NYC: Subway protest vs. cop brutality
Over 1,000 militant activists streamed into main streets in downtown Brooklyn on Nov. 1 to protest recent police attacks on people of color and young people.
A few days before, a video went viral that exposed New York Police Department cops attacking a group of teenagers at a Brooklyn subway stop. The Metropolitan Transit Authority, which oversees the city’s subway system, and the NYPD have increasingly targeted young working people of color for minor offenses, arresting them as they attempt to get to school and work. New York Gov. Andrew Cuomo has announced he’ll increase cops patrolling the MTA by 20 percent, allegedly to deal with “homelessness” and “fare evasion.”
The four-hour march, called by Black Lives Matter, the Peoples’ Power Assemblies/NYC and others, was an outpouring of anger at police violence. Marchers chanted, “NYPD, how do you spell racism?” and “No justice, no peace!” Protesters flooded one subway station, some jumping the fare turnstiles to assert that free public transportation should be the people’s right.

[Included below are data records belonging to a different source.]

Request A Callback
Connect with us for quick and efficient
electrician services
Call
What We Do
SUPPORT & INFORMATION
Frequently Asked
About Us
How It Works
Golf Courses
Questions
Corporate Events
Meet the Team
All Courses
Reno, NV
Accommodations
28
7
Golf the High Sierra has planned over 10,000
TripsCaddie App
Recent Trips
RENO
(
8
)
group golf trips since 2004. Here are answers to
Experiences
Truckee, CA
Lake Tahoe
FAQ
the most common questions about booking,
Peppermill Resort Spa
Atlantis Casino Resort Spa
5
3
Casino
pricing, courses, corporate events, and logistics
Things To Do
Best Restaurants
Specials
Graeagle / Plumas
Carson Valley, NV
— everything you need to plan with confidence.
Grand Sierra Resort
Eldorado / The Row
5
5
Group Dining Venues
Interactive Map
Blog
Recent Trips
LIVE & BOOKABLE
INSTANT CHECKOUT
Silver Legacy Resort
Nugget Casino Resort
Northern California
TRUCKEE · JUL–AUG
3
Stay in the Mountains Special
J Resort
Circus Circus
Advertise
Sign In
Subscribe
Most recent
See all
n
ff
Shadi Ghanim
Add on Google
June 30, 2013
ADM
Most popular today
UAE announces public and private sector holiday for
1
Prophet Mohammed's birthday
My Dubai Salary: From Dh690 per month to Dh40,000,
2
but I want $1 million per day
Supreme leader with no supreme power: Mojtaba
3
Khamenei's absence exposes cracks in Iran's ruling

In an on-the-scene interview with New York Pix 11, Nate Peters of the PPA said: “We are here to protest NYPD violence, both in the subways and on the streets. The NYPD are modern-day slave catchers. They go around the city beating and killing people. We came out here to say, “We’ve had enough of that!” Many of the demonstrators posted “Evade” stickers from Chile in solidarity with youth there, who helped spark the current uprising by protesting fare hikes.